# Reccd for youth squirrel shotgun



## erhunter (Dec 17, 2016)

Wanted to get people's thoughts on a 12 g shotgun to get a kid into hunting starting with squirrel? He's around 10.  I think he'll want to hunt turkey too eventually.  Can a kid lug around an adult shotgun? Or is it better to start with a small kid one then upgrade later? Is it better to get a single or double barrel to teach them to choose shot carefully rather than a semiauto?   If people have experience with a particular brand that is affordable but quality 
I appreciate the input


----------



## king killer delete (Dec 17, 2016)

20 gauge


----------



## georgia_home (Dec 17, 2016)

A youth model 20 would be nice. Id recommend either a pump or auto depending on your finances.

See if you can get a brand that has a stock that can be easily upgraded with a full size version later. If so, that's perfect. It'll be something that can be used for the persons entire hunting life for almost everything.

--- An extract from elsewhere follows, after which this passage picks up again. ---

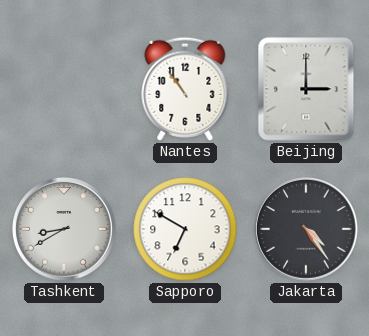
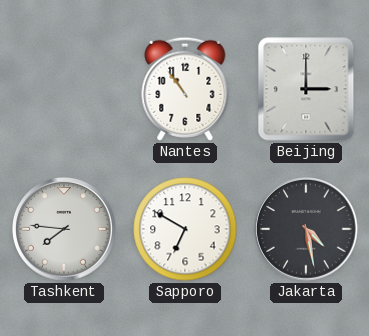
Tashkent: 8:40 -> 7:46
Jakarta: 4:24 -> 4:28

The 870 or 1187 are good choices. I'd guess some of the other vendors have similar items with a stock changes from short to full size too. I am not as familiar with their offerings. Google may give more ideas for ya.


----------



## greg_n_clayton (Dec 17, 2016)

Yep. 12 would be too recoil for him. I would also recommend the 20 !! Wish I had one of them 870s myself in 20 !! Get him a cheap used single shot 410 too !! I got a couple I found for under a Franklin.


----------



## erhunter (Dec 17, 2016)

Thanks for the input.  Could he use 20 g to take a deer or turkey?


----------



## king killer delete (Dec 17, 2016)

He will get allot more use out of it than just small game. A good deer, duck and turkey gun


----------



## erhunter (Dec 17, 2016)

Perfect Thanks!


----------



## greg_n_clayton (Dec 17, 2016)

erhunter said:


> Thanks for the input.  Could he use 20 g to take a deer or turkey?

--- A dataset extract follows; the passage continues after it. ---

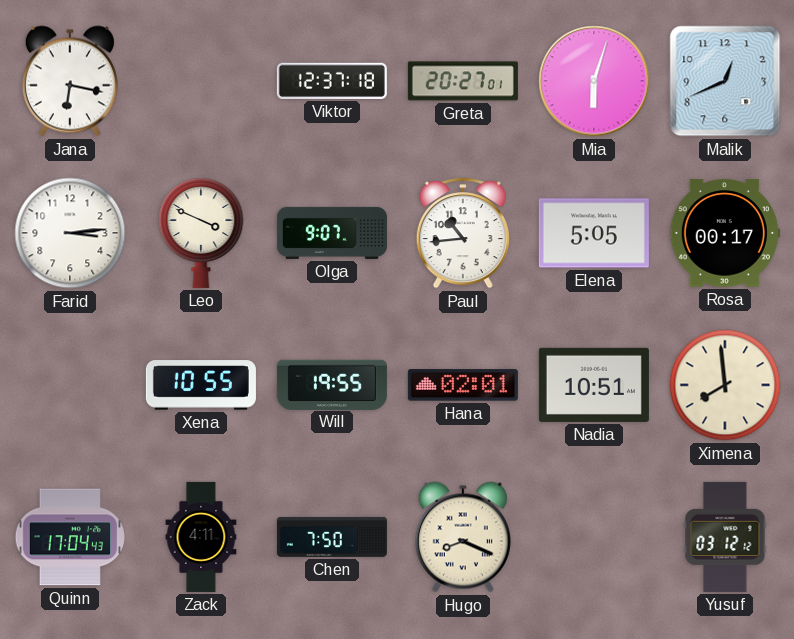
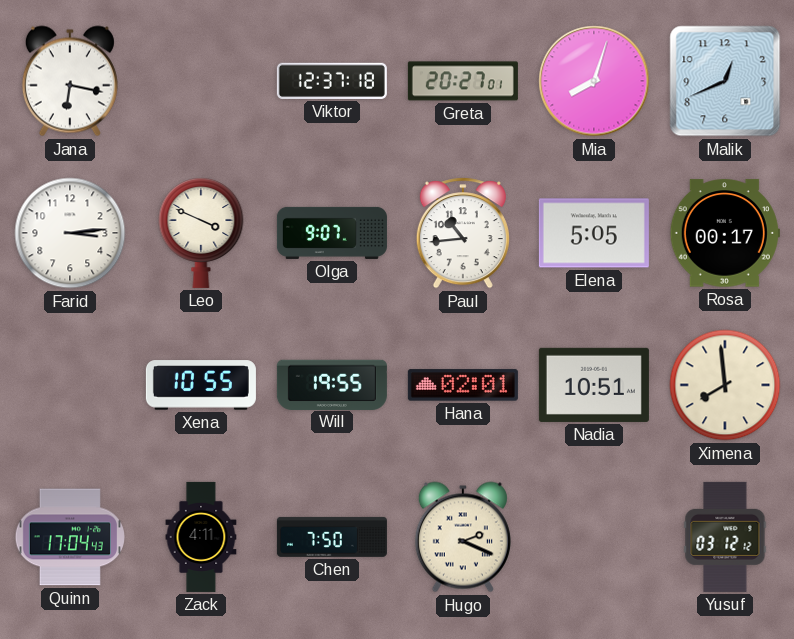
Mia: 6:03 -> 8:03
Hugo: 8:19 -> 2:19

Deer...yeah. Don't see why he couldn't kill a turkey with it. May have to get him in a little closer, well deer too. Make sure it is a full choke. Maybe some of the turkey hunters will chime in !! Something to think about...turkey and deer loads pack a punch (recoil). If you decide to not picking up a cheap 410 to get him use to expecting a little kick, I would let him go out and shoot it some using a load brass shell to get use to it at cans and such.


----------



## Upatoi Sportsman (Dec 17, 2016)

Rossi makes a 20 gauge/.22lr/.243 combo youth gun. The barrels are all interchangeable. It is a single shot but is an option to hunt different species without having to buy multiple guns.


----------



## Big7 (Dec 17, 2016)

I have an 870 youth 20ga that I bought JUST to hunt rabbits with
because it's light and you can carry it all day.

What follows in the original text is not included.